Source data

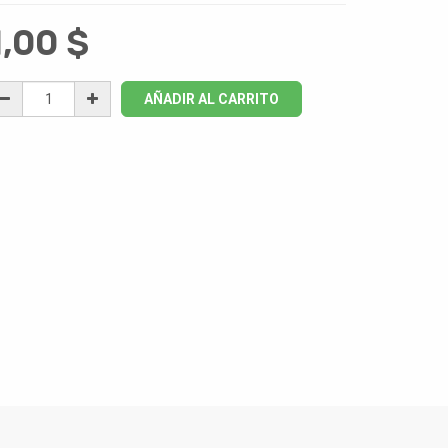
1,00
$
AÑADIR AL CARRITO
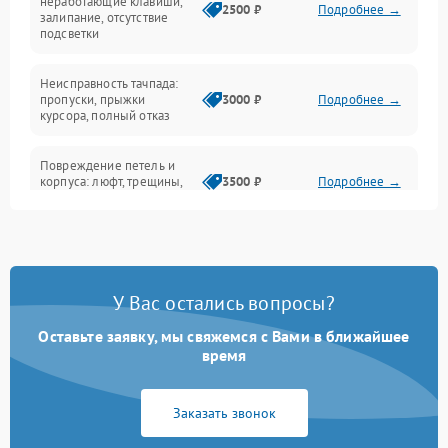
неработающие клавиши,
2500 ₽
Подробнее →
залипание, отсутствие
подсветки
Батарея
Неисправность тачпада:
Сеть и интернет
пропуски, прыжки
3000 ₽
Подробнее →
курсора, полный отказ
Система охлаждения
Повреждение петель и
корпуса: люфт, трещины,
3500 ₽
Подробнее →
деформация
Проблемы аккумулятора:
быстрая разрядка,
2500 ₽
Подробнее →
невозможность зарядки,
вздутие
У Вас остались вопросы?
Оставьте заявку, мы свяжемся с Вами в ближайшее
Неисправность зарядного
время
устройства или разъёма
2000 ₽
Подробнее →
питания
Заказать звонок
Перегрев из‑за пыли,
износа термопасты или
2500 ₽
Подробнее →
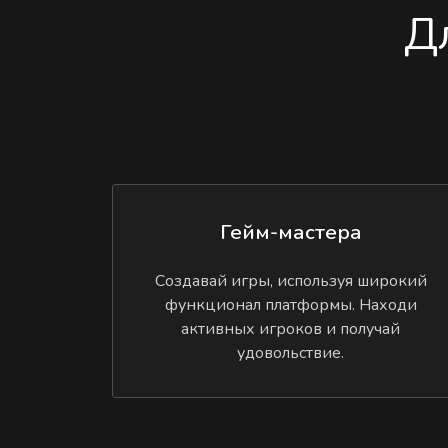
Д
Гейм-мастера
Создавай игры, используя широкий
функционал платформы. Находи
активных игроков и получай
удовольствие.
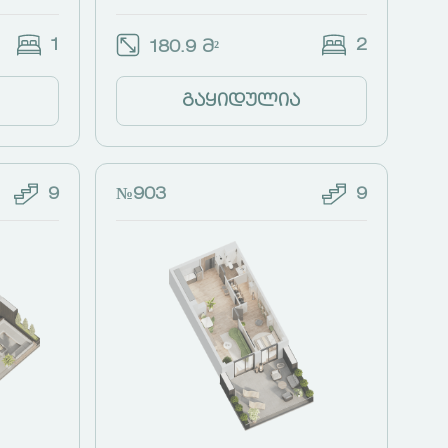
1
2
180.9 მ²
გაყიდულია
9
№903
9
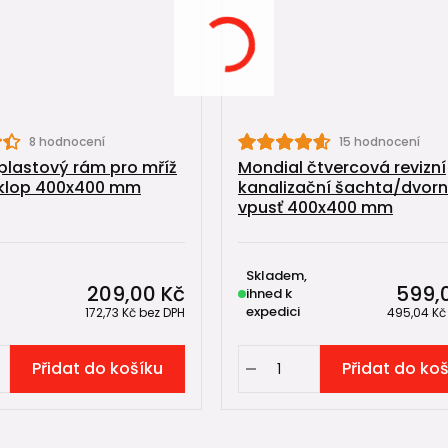
8 hodnocení
15 hodnocení
plastový rám pro mříž
Mondial čtvercová revizní
klop 400x400 mm
kanalizační šachta/dvorn
vpusť 400x400 mm
Skladem,
209,00 Kč
599,
ihned k
expedici
172,73 Kč
bez DPH
495,04 K
Přidat do košíku
Přidat do ko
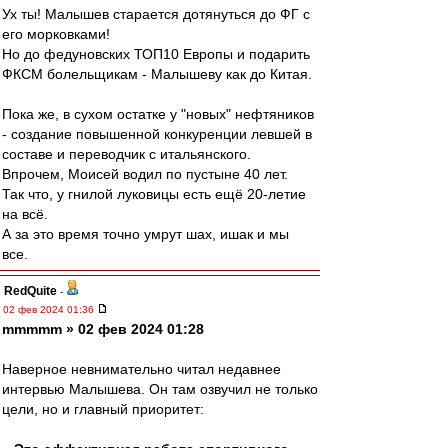
Ух ты! Малышев старается дотянуться до ФГ с
его морковками!
Но до федуновских ТОП10 Европы и подарить
ФКСМ болельщикам - Малышеву как до Китая.
Пока же, в сухом остатке у "новых" нефтяников
- создание повышенной конкуренции левшей в
составе и переводчик с итальянского.
Впрочем, Моисей водил по пустыне 40 лет.
Так что, у гнилой луковицы есть ещё 20-летие
на всё.
А за это время точно умрут шах, ишак и мы
все.
RedQuite
-
02 фев 2024 01:36
mmmmm » 02 фев 2024 01:28
Наверное невнимательно читал недавнее
интервью Малышева. Он там озвучил не только
цели, но и главный приоритет:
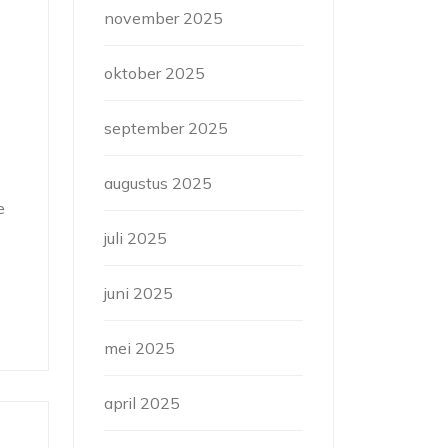
november 2025
oktober 2025
september 2025
augustus 2025
e
juli 2025
juni 2025
mei 2025
april 2025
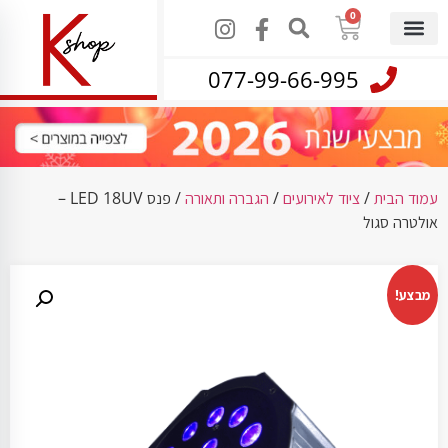
0
077-99-66-995
עמוד הבית
/
ציוד לאירועים
/
הגברה ותאורה
/ פנס LED 18UV –
אולטרה סגול
מבצע!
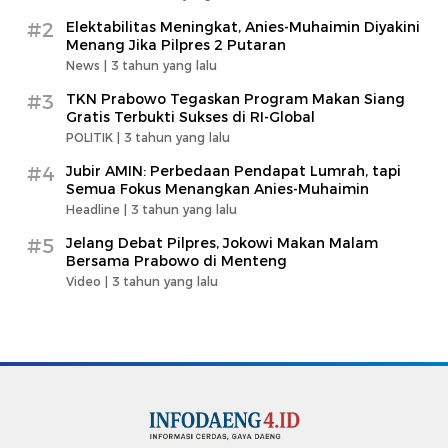
#2
Elektabilitas Meningkat, Anies-Muhaimin Diyakini
Menang Jika Pilpres 2 Putaran
News |
3 tahun yang lalu
#3
TKN Prabowo Tegaskan Program Makan Siang
Gratis Terbukti Sukses di RI-Global
POLITIK |
3 tahun yang lalu
#4
Jubir AMIN: Perbedaan Pendapat Lumrah, tapi
Semua Fokus Menangkan Anies-Muhaimin
Headline |
3 tahun yang lalu
#5
Jelang Debat Pilpres, Jokowi Makan Malam
Bersama Prabowo di Menteng
Video |
3 tahun yang lalu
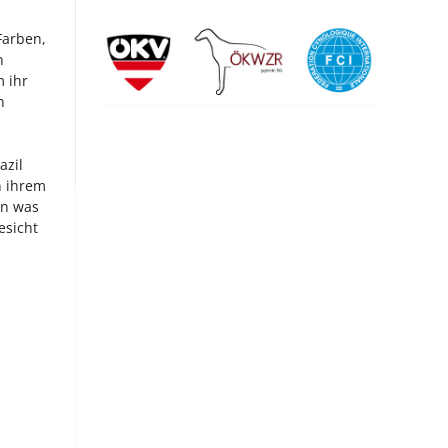
Farben,
n
m ihr
n
azil
n ihrem
on was
esicht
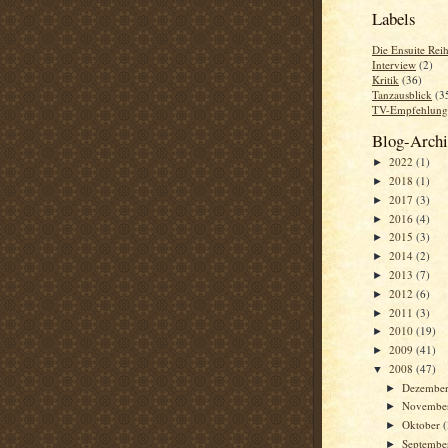
Labels
Die Ensuite Rei
Interview
(2)
Kritik
(36)
Tanzausblick
(3
TV-Empfehlung
Blog-Arch
2022
(1)
►
2018
(1)
►
2017
(3)
►
2016
(4)
►
2015
(3)
►
2014
(2)
►
2013
(7)
►
2012
(6)
►
2011
(3)
►
2010
(19)
►
2009
(41)
►
2008
(47)
▼
Dezembe
►
Novembe
►
Oktober
►
Septemb
►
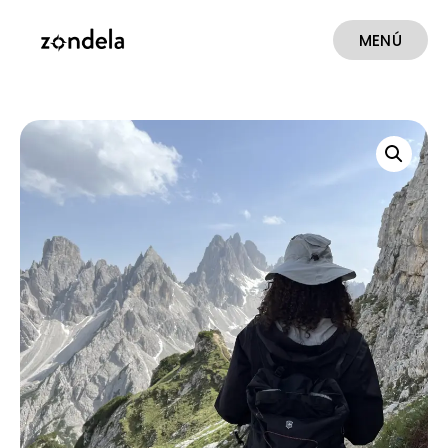
MENÚ
CERRAR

▸ **What you need to do**:
Count every line of the records above in which the string "Anies" appears. The number alone is to be given.

▸ **The completed task**:
2